Closed sakrobinson closed 9 months ago
Stand-alone script for testing params:
import torch
import torch.nn.functional as TF
import matplotlib.pyplot as plt
def sigmoid(
x,
temperature=1.0,
shift=0.0,
):
# sigmoid with params
return 1. / (1. + torch.exp(-temperature * (x + shift)))
def sigmoid_rewards(
result_accuracies,
process_times,
temperature=10., # Controls the steepness of the sigmoid curve
shift=-0.5, # Shifts the curve left or right
post_norm_or_max="max",
):
if not isinstance(process_times, torch.Tensor):
process_times = torch.tensor(process_times, dtype=torch.float32)
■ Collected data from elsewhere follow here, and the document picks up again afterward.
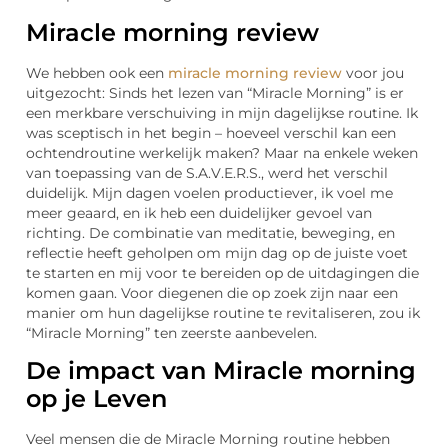
Miracle morning review
We hebben ook een
miracle morning review
voor jou
uitgezocht: Sinds het lezen van “Miracle Morning” is er
een merkbare verschuiving in mijn dagelijkse routine. Ik
was sceptisch in het begin – hoeveel verschil kan een
ochtendroutine werkelijk maken? Maar na enkele weken
van toepassing van de S.A.V.E.R.S., werd het verschil
duidelijk. Mijn dagen voelen productiever, ik voel me
meer geaard, en ik heb een duidelijker gevoel van
richting. De combinatie van meditatie, beweging, en
reflectie heeft geholpen om mijn dag op de juiste voet
te starten en mij voor te bereiden op de uitdagingen die
komen gaan. Voor diegenen die op zoek zijn naar een
manier om hun dagelijkse routine te revitaliseren, zou ik
“Miracle Morning” ten zeerste aanbevelen.
De impact van Miracle morning
op je Leven
Veel mensen die de Miracle Morning routine hebben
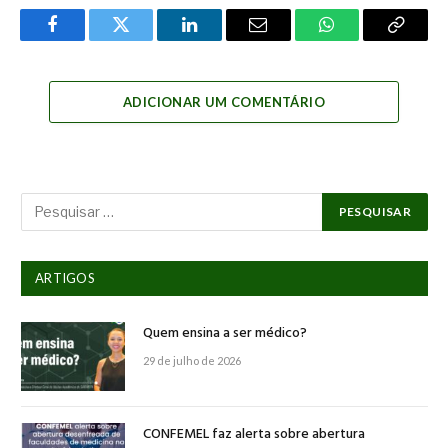
Facebook
Twitter
LinkedIn
Email
WhatsApp
Copy
Link
ADICIONAR UM COMENTÁRIO
ARTIGOS
Quem ensina a ser médico?
29 de julho de 2026
CONFEMEL faz alerta sobre abertura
if not isinstance(result_accuracies, torch.Tensor):
result_accuracies = torch.tensor(result_accuracies, dtype=torch.float32)
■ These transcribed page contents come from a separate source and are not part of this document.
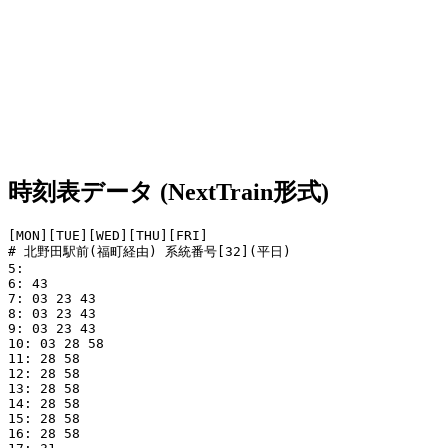
時刻表データ (NextTrain形式)
[MON][TUE][WED][THU][FRI]

# 北野田駅前(福町経由) 系統番号[32](平日)

5: 

6: 43

7: 03 23 43

8: 03 23 43

9: 03 23 43

10: 03 28 58

11: 28 58

12: 28 58

13: 28 58

14: 28 58

15: 28 58

16: 28 58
# Normalize process times inversely so that lower times are better
normalized_process_times = (process_times - torch.min(process_times)) / (torch.max(process_times) - torch.min(process_times))
inverted_process_times = 1. - normalized_process_times # Invert so higher times have lower scores
#breakpoint()
# Apply the vectorized sigmoid function to the inverted normalized process times
sigmoid_process_times = sigmoid(inverted_process_times, temperature, shift)
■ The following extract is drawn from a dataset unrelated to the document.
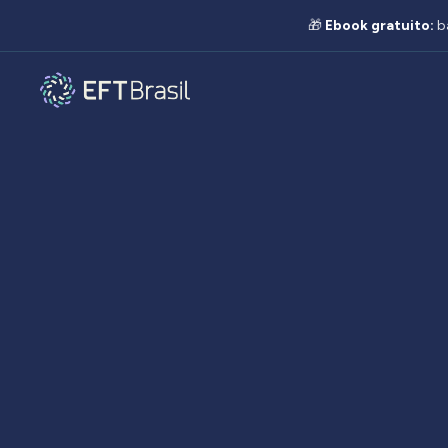
🎁
Ebook gratuito:
b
# Weight the accuracy and speed, multiplying by result_accuracy to handle 0 accuracy case mathematically
rewards = result_accuracies * sigmoid_process_times
if post_norm_or_max == "max":
rn = rewards / torch.max(rewards)
else:
rn = TF.normalize(rewards, dim=0)
#breakpoint()
return rn
def main():
scores = [1.0] # Assuming a constant accuracy of 1 for all process times
proc_times = torch.arange(0.001, 0.501, 0.001)
rewards = compute_rewards(
scores,
proc_times,
)
#plt.plot(proc_times, rewards.numpy(), marker='o')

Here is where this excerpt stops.